Run through the records and, wherever a line holds the word "Writer", return that line.

**RECORDS SUPPLIED**
'''

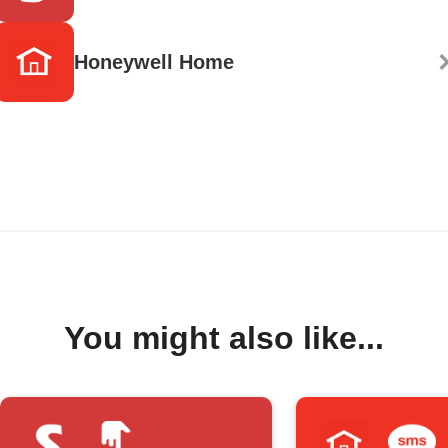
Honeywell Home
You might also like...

'''
'''

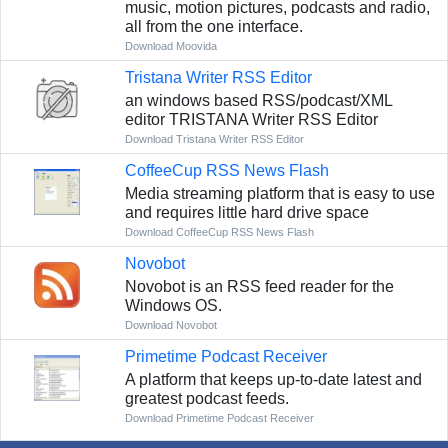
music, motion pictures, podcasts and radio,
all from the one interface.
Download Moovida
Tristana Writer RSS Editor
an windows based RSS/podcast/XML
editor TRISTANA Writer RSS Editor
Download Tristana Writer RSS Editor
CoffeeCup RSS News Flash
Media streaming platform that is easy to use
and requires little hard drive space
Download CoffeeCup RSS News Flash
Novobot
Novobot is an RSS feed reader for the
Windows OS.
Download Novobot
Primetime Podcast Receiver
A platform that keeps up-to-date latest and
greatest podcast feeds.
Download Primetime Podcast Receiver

'''

**OUTPUT FOR THIS TASK**
Tristana Writer RSS Editor
editor TRISTANA Writer RSS Editor
Download Tristana Writer RSS Editor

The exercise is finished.